Including Harmony Through 2D NumPy Arrays in Songs
I devised a procedure that permits us to add Harmony to our music. The user may choose the theme to use (for example, perfect fifth or minor 6th) and then use the techniques I previously showed to get the proper note interval. I’ll provide an example of how a song may be created from a picture, the Harmony that goes with it, and how a 2D NumPy array can combine the two into a single .wav file.
If I wish to write a 2D array into a.wav file, according to the documentation for scipy.io.wavfile.write, the 2D array must have dimensions in the form of (N samples and N channels). Observe the current structure of our collection (2 264600).
The sky is reflected in the lake of New Zealand’s Fiordland National Park. Mark Gray is the photo’s owner.
Utilizing Spotify’s Pedalboard Library to Enhance Our Songs
Great! But there’s so much more we can do! I’ll import the .wav files and edit them using Spotify’s Pedalboard plugin. You should check it out since it’s excellent. You may learn more here and here about the pedalboard library.
I’ll start by utilizing a pedalboard consisting of a Compressor, Gain, Chorus, Phaser, Reverb, and Ladder Filter to reprocess the previously demonstrated water song. The outcome is shown below:
The harmonized tune created from the nature image I previously showed will be reprocessed using a LadderFilter, Delay, Reverb, Chorus, PitchShift, and a Phaser as a final example. The results are shown below:
Mapping Other Musical Quantities with Librosa
Librosa is a stunning program that offers a wide range of operations on sound data. Another bundle that I strongly urge you to look into is this one. I used it, in this case, to quickly translate frequencies into “Notes” and “Midi Numbers.”
The ability to store our songs in the Musical Instrument Digital Interface (MIDI) file format would allow other interested artists or programmers to take the music and play with it. MIDI files can link to electronic musical instruments, computers, and other audio devices.

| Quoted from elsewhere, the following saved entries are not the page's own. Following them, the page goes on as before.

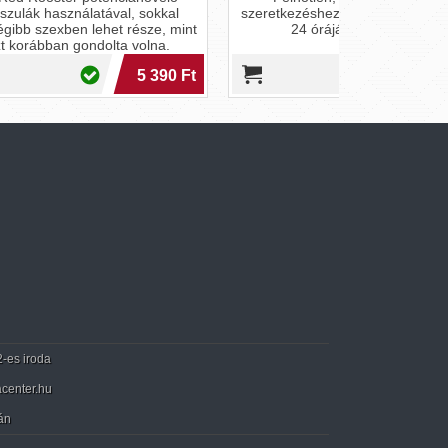
kal
szeretkezéshez segíthet hozzá a nap
, mint
24 órájában bármikor
a.
90 Ft
23 990 Ft
2-es iroda
center.hu
án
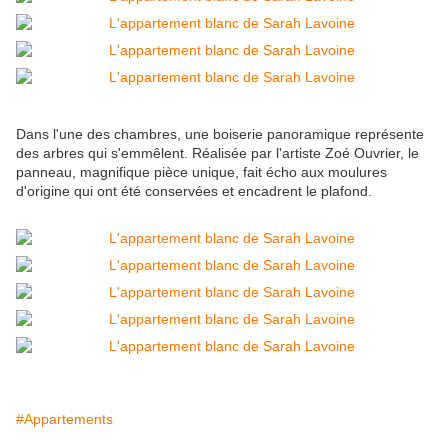
Dans l'une des chambres, une boiserie panoramique représente
des arbres qui s'emmêlent. Réalisée par l'artiste Zoé Ouvrier, le
panneau, magnifique pièce unique, fait écho aux moulures
d'origine qui ont été conservées et encadrent le plafond.
#Appartements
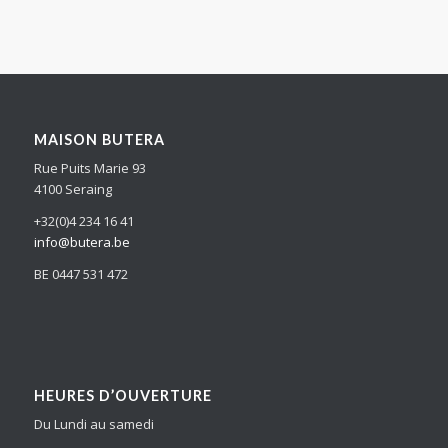
MAISON BUTERA
Rue Puits Marie 93
4100 Seraing
+32(0)4 234 16 41
info@butera.be
BE 0447 531 472
HEURES D’OUVERTURE
Du Lundi au samedi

The functions I used to map the frequencies I produced using my technique to get the corresponding musical notes and midi numbers for our song are shown below.
MIDI Creation for Our Song
I can create a midi file now that I have a data frame with frequencies, notes, and midi digits! I could create sheet music for our song using this MIDI file:].
I’ll use the midiutil package to create a MIDI file. With the help of this package, we may create MIDI files from an array of MIDI numbers. Your file may be customized by adjusting the volume, tempos, and tracks. I’ll make a single-track midi file for now.
I demonstrated how to create music out of photos and how to export our tunes as .wav files for further manipulation. I explained how harmonies might be created using this technique and how odd, intricate, or rich balances could be made. I want to improve this process, but I’ll save it for later.
If you need help developing fresh song ideas, try putting a picture into my app to see if you receive any excellent suggestions. You always need to find out where an idea may strike!
This project was enjoyable for me, and I hope it will be fun for you to use and expand.